И вот в один прекрасный день все это довело меня, как говорится, до точки кипения. Дело было в Париже. Значит, выпил я, выпил немного – там быть пьяницей может себе позволить только очень состоятельный человек, – выпил и стал безобразничать, как будто я в стельку пьян. Ну там, песню спел, пристал к одному прохожему, а под конец, хотите верьте, хотите нет, в знак протеста немного помочился на площади Этуаль.

Полтора месяца в тюрьме отсидел! Когда я на суде все рассказал, что к чему, судьи головы сломали, не знали, как квалифицировать мой поступок. Отсидел, как говорится, от звонка до звонка.
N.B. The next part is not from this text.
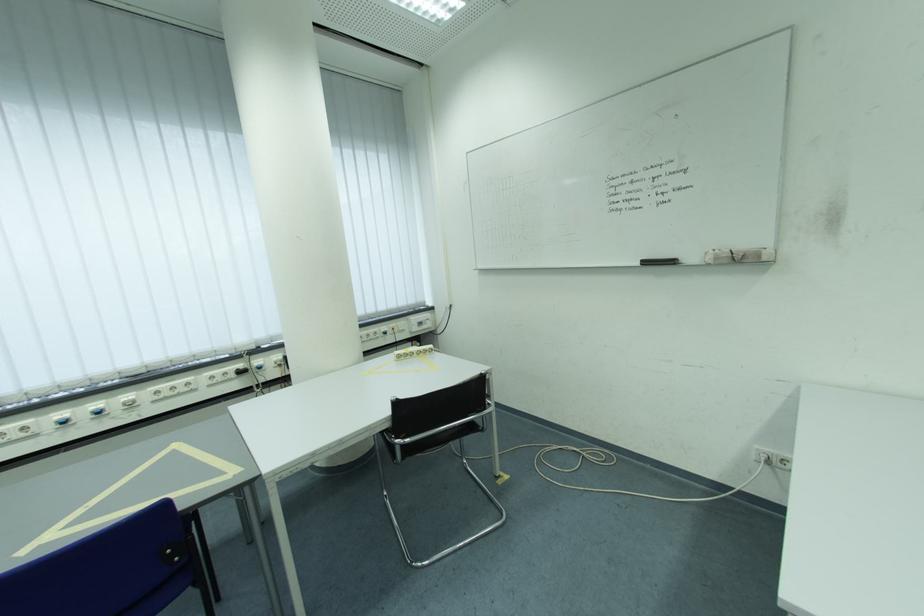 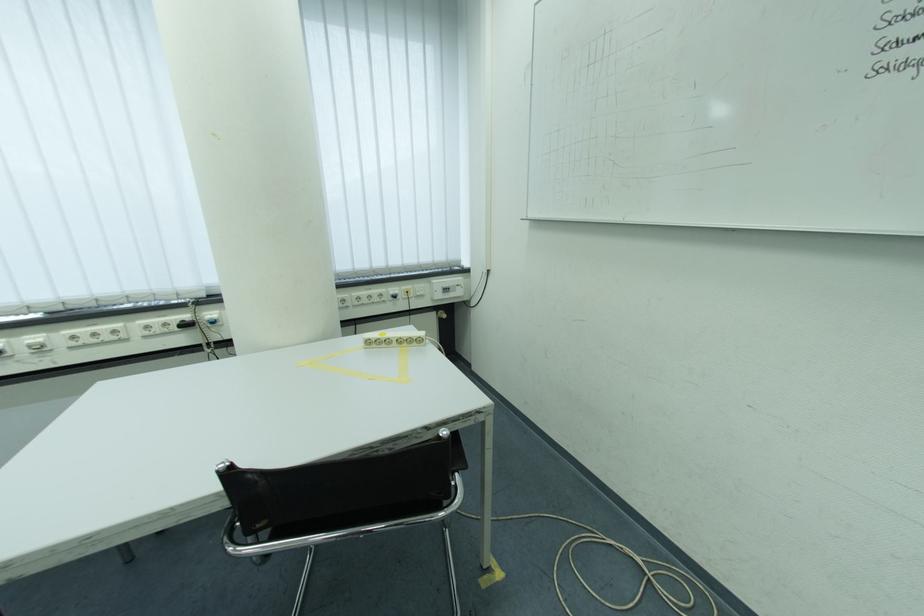 Where in the second image is the point corresponding to pixel 266 363 from the first image?

(217, 315)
И вот как-то утром, уже на свободе, просыпаюсь я и – странное чувство… Такое чувство бывает по утрам у людей, которым рано идти на работу: так гадко, что жить не хочется. Что такое? Встаю, подхожу к окну: серенький индустриальный пейзаж, только нижние этажи праздничные, похоже на бедно одетого человека в новых ботинках. Машины мчатся, людей нет, пусто. И вдруг мне припоминается то самое окошко в Малом Афанасьевском переулке. Припоминается так живо, что меня прямо током ударило. Увиделись белые занавески, горшки с цветами, куколка, наши богомольные старушки, а на душе уже и колокола тенькают, и троллейбус шуршит, и какая-то мелодия играет – прямо скажу: тяжело! Так тяжело, что я, грешным делом, всплакнул. Стою у окна, реву, а за спиной жена ворочается в постели и вздыхает, по-английски, знаете ли, вздыхает, наши так не вздыхают.
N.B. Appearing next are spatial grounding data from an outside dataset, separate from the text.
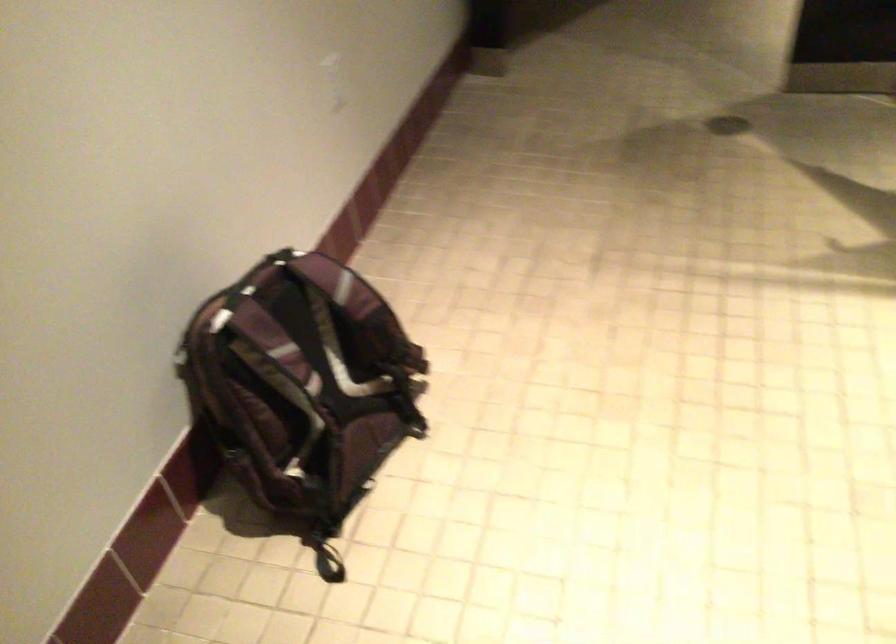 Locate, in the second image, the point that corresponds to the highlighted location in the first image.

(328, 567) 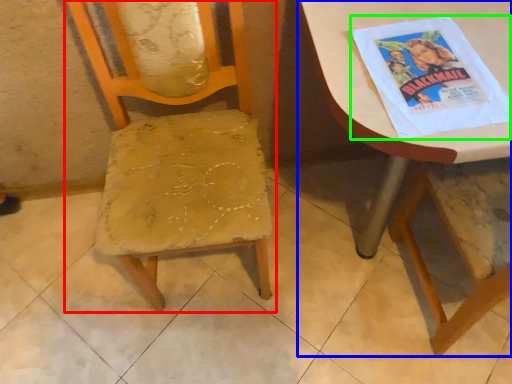 Question: Which object is the farthest from chair (highlighted by a red box)? Choose among these: table (highlighted by a blue box) or comic book (highlighted by a green box).

Choices:
 (A) table
 (B) comic book

Answer: (A)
Это называется – тоска по родине. Уж не знаю, естественно это или противоестественно, но прежде я ни о какой родине вообще понятия не имел. Ну что это за овощ такой, в самом деле: родился в Северодвинске, жил в Термезе, умер в Улан-Удэ…

Прямо скажу, не ожидал, что это так серьезно, не ожидал! Поразительное и, вы знаете, страшное чувство! Это неудобопонятно, но за простой тоской здесь проглядывает именно страх, именно он и есть, так сказать, лейтмотив всего этого дела. Страшно вдруг умереть, страшно, что все чужое, страшно, что на тысячи километров вокруг некому сказать «Ну, ты даешь», просто страшно. Это очень похоже на то чувство ужаса, которое испытывают маленькие дети, когда они теряются; я в детстве часто терялся.

Как только проснулась жена, я ей говорю: сегодня же едем в Союз. Говорю, что если я хоть раз не постою на своем месте в Малом Афанасьевском переулке, то не знаю, что я с собой сделаю. Она ни в какую. Капризничает, ругается и язвит насчет загадочной славянской души. Признаюсь, тут я не выдержал: дал ей по морде, потом надел свою московскую кепку и был таков. Теперь представьте мое положение: ни одного товарища на несколько окрестных государств, денег нет, есть нечего, о настроении я уже не говорю. Первая мысль – видимо, подохну где-нибудь под забором. Но, вы знаете, выкрутился. Дошел пешком до Гамбурга, там залез в трюм сухогруза, доплыл до Норвегии и здесь перешел границу. Бог меня вынес, границу я перешел, как шпион какой-нибудь, без сучка без задоринки. И вот он я!..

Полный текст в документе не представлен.